We were lollygagging in our room at around two in the afternoon, preparing to go out for some lobster, when I saw a disembodied head rush at me from the lefthand side of the room. The face was that of a young woman, perhaps 26. It was a plain, olive-skinned face with shoulder-length, medium-brown hair. She looked at me askance through very large, dark, disapproving eyes. She was wearing my Michael Jackson Victory Tour headband. Grant saw nothing, but he felt a presence.
“Make her go away,” I said into his chest. He was kind enough to oblige me and the presence finally left. My headband disappeared with her.
Does that sound like a short story? it gets longer.
Grant and I both contacted my cousin when we returned from our tryst in the Northeast. She declared me dead and Grant nonexistent. Her wrath was Biblical. I accepted it and hoped that she would eventually get over it. This wasn’t going to be a one-night stand. This was going to be my life, married or not.

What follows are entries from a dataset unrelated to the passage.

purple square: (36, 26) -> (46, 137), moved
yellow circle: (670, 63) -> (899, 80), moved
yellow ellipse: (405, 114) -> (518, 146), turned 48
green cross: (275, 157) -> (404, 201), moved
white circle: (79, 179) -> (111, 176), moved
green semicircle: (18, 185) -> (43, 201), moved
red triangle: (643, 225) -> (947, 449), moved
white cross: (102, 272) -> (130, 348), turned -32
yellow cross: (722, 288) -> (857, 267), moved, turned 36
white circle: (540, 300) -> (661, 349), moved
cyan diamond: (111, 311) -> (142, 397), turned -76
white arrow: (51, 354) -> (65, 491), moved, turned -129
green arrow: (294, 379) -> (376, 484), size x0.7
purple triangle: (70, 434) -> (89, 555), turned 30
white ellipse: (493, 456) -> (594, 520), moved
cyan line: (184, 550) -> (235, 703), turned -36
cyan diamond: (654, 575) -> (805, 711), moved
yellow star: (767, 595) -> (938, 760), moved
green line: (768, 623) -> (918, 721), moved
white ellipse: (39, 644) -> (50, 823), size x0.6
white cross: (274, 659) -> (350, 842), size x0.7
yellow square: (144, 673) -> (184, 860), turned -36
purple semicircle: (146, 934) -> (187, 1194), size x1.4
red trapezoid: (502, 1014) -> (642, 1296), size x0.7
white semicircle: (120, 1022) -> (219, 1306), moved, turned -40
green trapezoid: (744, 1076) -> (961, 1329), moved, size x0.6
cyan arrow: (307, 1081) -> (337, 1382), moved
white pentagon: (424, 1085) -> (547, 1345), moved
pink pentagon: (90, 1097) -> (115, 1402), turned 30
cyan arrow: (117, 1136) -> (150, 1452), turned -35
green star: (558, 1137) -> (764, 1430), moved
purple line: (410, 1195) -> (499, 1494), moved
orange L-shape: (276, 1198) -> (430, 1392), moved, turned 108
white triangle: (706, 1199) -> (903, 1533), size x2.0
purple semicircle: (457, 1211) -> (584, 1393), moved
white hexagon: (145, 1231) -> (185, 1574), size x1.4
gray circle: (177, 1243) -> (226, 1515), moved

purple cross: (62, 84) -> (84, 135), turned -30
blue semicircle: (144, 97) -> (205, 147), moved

A year-and-a-half went by. Grant moved into my house in Atlanta six days after my divorce went through. We were going out to dinner one night. It was raining heavily and I went to the hall closet to fetch a raincoat. Why I would choose that night to fetch a raincoat, I have no idea. I hadn’t worn that raincoat in a decade. However, I put my hand in the pocket and out came my Michael Jackson Victory Tour headband. Hmmm.
“Grant!” I yelled. He came running. I held the headband out for him to see.
“Do you know what this is?”
“Yes,” he said.
“What should I do with it? Burn it? Bury it?”
“Why don’t you just wear it?” he said.
And I did. I wore it in my unruly hair until it eventually fell apart. And then, I threw it away.
We returned to Massachusetts 23 years later. We stayed with my old friends in Lexington, but decided to take a ride up to Rockport to see if the old Peg Leg Inn was still there. There were several Peg Legs, all in a row. What we had failed to notice the first time we were there was that the Peg Leg we had stayed in was directly next to a Revolutionary War cemetery. Ah. That explained the ghost. Or maybe I’m just mad.
At any rate, Grant and I have been together for 26 years. We met on August 7, 1987 and our partnership has stood the test of time and ostracism. To my cousin, I am still dead and Grant is still nonexistent.
How do you know when you’ve met the one you’re supposed to go through time with? You don’t know. That’s why people have so many false starts and disappointments and even disasters. Anything can be turned into a life. It may not be the life you’ve imagined for yourself, but it’s the life you’ve consciously or unconsciously signed up for. Sometimes, you just take that existential leap and see where you land. My landing hasn’t always been soft, but it’s always been interesting. That’s my preference.